§ **The problem**: All lines with the word "venturing" must be pulled from the entries below.

(Extracted page text data)

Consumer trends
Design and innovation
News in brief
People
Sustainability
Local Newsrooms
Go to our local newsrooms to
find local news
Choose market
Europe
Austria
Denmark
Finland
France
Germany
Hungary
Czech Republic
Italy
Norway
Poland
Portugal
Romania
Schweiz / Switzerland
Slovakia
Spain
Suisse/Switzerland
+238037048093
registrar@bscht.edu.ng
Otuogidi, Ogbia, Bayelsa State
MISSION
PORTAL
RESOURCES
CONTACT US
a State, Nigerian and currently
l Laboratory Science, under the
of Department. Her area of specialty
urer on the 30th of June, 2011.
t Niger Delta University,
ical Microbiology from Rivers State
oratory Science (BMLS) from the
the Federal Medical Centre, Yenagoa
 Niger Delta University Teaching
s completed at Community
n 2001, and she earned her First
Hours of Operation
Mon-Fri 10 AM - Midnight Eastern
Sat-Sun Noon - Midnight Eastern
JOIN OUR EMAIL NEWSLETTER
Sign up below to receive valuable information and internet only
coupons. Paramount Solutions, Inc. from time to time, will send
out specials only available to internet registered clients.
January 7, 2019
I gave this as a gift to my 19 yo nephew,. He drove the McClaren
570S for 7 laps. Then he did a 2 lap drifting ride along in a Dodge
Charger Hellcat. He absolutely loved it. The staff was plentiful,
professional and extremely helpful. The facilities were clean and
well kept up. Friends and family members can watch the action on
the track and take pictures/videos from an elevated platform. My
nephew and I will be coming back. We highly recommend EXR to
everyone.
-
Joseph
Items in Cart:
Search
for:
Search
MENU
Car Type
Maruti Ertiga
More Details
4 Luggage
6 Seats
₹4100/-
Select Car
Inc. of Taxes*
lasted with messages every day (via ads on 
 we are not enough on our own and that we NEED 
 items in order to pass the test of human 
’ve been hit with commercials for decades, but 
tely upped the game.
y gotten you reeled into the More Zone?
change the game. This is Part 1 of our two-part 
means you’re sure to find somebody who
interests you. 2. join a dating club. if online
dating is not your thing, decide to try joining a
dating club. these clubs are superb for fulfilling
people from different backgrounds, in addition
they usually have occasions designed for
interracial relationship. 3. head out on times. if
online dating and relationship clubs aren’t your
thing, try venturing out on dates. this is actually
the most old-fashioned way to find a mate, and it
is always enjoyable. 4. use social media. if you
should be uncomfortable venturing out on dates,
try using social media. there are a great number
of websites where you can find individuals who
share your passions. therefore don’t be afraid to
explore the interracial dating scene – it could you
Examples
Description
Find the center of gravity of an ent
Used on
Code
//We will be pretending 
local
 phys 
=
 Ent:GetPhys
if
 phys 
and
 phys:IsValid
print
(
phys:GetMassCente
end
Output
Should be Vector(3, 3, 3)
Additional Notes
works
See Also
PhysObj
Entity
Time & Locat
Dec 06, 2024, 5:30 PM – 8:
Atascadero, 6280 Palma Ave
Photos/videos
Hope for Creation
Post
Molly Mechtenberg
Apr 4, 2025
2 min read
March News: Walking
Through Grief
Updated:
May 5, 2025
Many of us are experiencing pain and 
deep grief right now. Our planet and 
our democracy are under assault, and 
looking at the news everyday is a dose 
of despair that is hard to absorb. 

§ **Answer for this exercise**:
thing, try venturing out on dates. this is actually
should be uncomfortable venturing out on dates,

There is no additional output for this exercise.